Die Festgenommenen blieben bis dahin in Haft.
Mousli hatte gegenüber der Bundesanwaltschaft erklärt,
daß im Alternativzentrum "Mehringhof" in Berlin-Kreuzberg
Waffen und Sprengstoff in der Nähe oder unmittelbar in einem
Fahrstuhlschacht gelagert seien. Bei seiner Aussage habe er auch die Namen
der am Sonntag Festgenommenen genannt und besonders Axel H.beschuldigt. Die
Bundesanwaltschaft startete daraufhin eine der bundesweit
größten Polizeiaktionen der letzten Jahre.
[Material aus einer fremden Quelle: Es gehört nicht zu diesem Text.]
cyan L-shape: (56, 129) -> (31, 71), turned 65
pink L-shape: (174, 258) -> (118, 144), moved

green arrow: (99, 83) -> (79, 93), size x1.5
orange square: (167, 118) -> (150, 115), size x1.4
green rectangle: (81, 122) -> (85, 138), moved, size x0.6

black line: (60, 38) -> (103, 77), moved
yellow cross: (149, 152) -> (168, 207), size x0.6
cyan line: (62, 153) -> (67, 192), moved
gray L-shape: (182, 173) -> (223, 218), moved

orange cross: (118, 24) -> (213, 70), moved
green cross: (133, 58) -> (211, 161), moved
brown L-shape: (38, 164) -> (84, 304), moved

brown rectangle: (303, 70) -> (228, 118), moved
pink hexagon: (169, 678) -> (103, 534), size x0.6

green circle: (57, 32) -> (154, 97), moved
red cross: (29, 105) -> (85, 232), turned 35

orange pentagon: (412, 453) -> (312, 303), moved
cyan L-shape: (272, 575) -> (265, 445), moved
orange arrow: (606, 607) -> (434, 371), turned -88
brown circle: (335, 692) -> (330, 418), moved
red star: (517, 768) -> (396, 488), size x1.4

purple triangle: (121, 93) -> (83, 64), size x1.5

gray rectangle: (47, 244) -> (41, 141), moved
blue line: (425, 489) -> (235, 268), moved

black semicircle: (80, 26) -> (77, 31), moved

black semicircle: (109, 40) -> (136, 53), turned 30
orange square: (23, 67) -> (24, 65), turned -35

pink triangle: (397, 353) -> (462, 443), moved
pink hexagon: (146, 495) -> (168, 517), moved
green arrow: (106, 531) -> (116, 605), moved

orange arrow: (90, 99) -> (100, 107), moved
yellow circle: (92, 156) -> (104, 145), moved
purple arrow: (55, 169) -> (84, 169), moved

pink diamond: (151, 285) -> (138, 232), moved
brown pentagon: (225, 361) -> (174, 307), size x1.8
Bei der Pressekonferenz der Betreiber des Mehringhofes am Dienstag wurde
von Olivia Santen, Sprecherin des Zentrums, der bei der Polizeiaktion
entstandene Sachschaden abschließend auf "knapp 100 000
Mark" beziffert. Es habe sich um den größten Polizeieinsatz
in der 20jährigen Geschichte des Mehringhofes gehandelt. 50 Türen
wurden aufgebrochen, in allen 30 in dem Gebäude arbeitenden Projekten
wurden Nachforschungen angestellt. Besonders absurd: Am stärksten
wüteten die Beamten in der Werkstatt eines Puppentheaters. Hier wurden
Verkleidungen von Wänden und Decke abgerissen, Glas ging zu Bruch.
Um gegen diese "vollkommen überzogenen" Aktionen und
für die Freilassung der drei Inhaftierten Mitarbeiter des Mehringhofes
zu protestieren, findet am heutigen Mittwoch um 18 Uhr eine Demonstration
am Berliner U-Bahnhof Mehringdamm statt.